Having proved that they can effectively operate for extended periods remotely, major City law firms are gingerly prodding staff back into their prime London offices. During the second week of September, many firms were reporting 10%-20% of staff back in their City offices amid expectations that this would progressively ramp up through October. There are obvious medium-term limits on that with social distancing measures limiting capacity and major firms are increasingly settling on the notion that staff can work remotely for 30%-40% even when normality returns, a big shift for the industry.
But the long-term impact of prolonged remote working on law firms remains a matter for debate amid unease that the glue holding these firms together will weaken over time; as one Magic Circle veteran concedes, there is ‘zero client demand’ for lawyers to get back into their offices, the fear is that the fabric of firms will fray without some return to office life. Already recruiters have shifted to making senior placements remotely – a process that moves far more quickly than luring people out of offices for meetings – while there are growing fears about the impact on training and development of junior staff. ‘The longer-term question is if remote working erodes the bonds of loyalty,’ observes one consultant. ‘It’s not happened yet but can that sustain in a semi-normal market?’

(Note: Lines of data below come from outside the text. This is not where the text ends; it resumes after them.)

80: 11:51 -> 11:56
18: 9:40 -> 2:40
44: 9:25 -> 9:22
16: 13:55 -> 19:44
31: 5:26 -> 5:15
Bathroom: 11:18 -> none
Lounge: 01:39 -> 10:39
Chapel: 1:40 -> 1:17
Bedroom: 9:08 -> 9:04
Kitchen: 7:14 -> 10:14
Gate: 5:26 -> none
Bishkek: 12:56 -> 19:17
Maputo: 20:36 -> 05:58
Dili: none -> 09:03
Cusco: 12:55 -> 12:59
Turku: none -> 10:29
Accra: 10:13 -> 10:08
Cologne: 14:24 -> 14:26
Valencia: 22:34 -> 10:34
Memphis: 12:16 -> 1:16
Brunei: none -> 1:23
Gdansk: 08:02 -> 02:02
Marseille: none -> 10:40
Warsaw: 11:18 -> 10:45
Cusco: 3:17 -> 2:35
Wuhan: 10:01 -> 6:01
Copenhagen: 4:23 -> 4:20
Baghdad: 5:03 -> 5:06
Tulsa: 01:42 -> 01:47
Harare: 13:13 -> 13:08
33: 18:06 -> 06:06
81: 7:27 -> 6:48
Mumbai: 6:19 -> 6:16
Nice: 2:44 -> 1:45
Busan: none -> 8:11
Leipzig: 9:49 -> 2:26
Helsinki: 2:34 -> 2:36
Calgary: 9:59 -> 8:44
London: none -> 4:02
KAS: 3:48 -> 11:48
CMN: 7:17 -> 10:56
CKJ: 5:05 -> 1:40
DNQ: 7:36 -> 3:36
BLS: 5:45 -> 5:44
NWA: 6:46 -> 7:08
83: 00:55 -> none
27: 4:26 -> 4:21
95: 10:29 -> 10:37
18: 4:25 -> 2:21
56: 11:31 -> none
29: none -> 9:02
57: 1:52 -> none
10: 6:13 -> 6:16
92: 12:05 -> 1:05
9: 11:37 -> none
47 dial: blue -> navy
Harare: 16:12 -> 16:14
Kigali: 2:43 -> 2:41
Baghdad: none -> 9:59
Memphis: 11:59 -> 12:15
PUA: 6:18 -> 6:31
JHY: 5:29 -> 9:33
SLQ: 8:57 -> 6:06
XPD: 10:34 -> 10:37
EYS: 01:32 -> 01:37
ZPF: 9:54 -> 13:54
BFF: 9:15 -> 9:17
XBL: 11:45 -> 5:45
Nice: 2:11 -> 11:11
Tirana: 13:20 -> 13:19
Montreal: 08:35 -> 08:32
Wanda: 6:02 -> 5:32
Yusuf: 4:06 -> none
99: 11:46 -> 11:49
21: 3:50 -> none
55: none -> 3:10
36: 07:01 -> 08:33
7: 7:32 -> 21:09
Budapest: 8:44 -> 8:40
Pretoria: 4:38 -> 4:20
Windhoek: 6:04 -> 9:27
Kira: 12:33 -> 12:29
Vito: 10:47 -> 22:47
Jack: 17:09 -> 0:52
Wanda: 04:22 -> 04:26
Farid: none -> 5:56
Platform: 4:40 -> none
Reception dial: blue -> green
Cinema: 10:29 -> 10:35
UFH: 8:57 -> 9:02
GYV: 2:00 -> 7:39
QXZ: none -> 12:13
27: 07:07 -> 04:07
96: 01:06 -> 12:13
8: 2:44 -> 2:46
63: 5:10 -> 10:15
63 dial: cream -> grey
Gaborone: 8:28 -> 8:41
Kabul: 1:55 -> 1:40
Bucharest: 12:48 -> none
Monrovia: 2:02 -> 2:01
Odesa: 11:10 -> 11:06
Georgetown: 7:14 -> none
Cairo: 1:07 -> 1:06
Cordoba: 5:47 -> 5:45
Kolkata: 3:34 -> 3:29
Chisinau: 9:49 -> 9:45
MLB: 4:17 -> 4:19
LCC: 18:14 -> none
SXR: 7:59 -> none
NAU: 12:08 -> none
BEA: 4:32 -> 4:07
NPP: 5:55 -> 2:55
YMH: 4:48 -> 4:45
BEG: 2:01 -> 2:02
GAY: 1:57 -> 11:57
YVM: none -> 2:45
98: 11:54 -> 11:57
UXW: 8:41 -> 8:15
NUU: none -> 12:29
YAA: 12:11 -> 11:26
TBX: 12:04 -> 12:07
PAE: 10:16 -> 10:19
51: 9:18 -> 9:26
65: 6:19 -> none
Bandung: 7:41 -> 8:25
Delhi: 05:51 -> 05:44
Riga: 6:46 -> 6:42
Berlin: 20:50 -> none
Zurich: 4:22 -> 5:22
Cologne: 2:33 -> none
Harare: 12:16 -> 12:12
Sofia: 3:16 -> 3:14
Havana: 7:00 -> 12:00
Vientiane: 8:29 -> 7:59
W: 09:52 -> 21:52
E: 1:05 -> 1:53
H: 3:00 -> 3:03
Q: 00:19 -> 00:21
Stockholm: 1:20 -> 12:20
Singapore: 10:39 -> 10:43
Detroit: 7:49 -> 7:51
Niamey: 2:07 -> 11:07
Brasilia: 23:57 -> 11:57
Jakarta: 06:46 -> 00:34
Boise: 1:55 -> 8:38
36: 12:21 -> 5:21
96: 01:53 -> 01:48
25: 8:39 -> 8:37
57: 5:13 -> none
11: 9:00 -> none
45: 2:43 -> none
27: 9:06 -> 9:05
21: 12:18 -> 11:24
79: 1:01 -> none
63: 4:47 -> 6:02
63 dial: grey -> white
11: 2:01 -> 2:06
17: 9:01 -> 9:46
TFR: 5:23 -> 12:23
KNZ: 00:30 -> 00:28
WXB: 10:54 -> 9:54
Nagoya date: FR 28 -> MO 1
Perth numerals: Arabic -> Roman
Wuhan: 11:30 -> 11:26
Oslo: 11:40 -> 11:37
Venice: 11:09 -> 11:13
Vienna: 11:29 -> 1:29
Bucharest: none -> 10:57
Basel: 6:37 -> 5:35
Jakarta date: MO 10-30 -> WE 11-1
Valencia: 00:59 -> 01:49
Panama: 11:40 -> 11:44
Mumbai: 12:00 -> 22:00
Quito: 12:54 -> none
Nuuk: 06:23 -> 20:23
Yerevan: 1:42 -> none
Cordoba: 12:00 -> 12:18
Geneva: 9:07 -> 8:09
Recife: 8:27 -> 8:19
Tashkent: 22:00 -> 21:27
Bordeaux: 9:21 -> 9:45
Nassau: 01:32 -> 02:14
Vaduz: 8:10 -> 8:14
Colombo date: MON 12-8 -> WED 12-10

The length of corporate leases obviously curbs firms’ ability to drastically cut or rethink office space in the short term. But while this radical shift to different ways of working has exposed many of the weaknesses of traditional office life, it has done little to resolve new problems inherent in the era of constant Zoom demand. We remain a long way from a new settlement for the post-Covid-19 workplace.
There has also been much focus on the impact of the crisis on innovation and technology in the legal sphere, and here things look predictably incremental. The crisis has certainly strengthened the hand of legal technologists, with one senior partner expressing common sentiments: ‘The IT team members have been heroes.’ But accelerating the adoption of processes already being put in place has not extended to driving broader business model changes.
Notes one head of a top 30-UK firm: ‘The pandemic has been more about the pace of change rather than leading to new change, which is a positive thing. We thought of Brexit as an event and it turned out that it was a process. Covid-19 is the same.’
On the subject of Brexit, many firms are grudgingly planning for a hard exit and feel they can handle it. Quips one senior partner: ‘Brexit doesn’t feel good but all this has put it in perspective.’
If this outlook of stability looks remarkably peachy for partners, there is more cause for angst further down the pecking order. Leading firms are generally intent on avoiding banking crisis-style cuts but a looming issue is tanking associate attrition, which is ‘down to zero’ in the words of one senior partner. Given that law firms recruit fee earners three years in advance, this will cause major serious issues if the labour market doesn’t soon loosen up for junior lawyers, likely leading to a run of tougher performance management exits. It is also the junior lawyers and business services staff that have suffered the brunt of the uncertainty and the negative impact on their development through the crisis. Some of the more thoughtful law firm leaders are already fretting about the mental health impact on teams, amid fears that rising infection rates could lead to another lockdown.
None of which alters the growing realisation that the profession has emerged relatively unscathed by the hurricane that has hit so much else of the UK and global economy. As one law firm leader sums up, ‘We keep pinching ourselves.’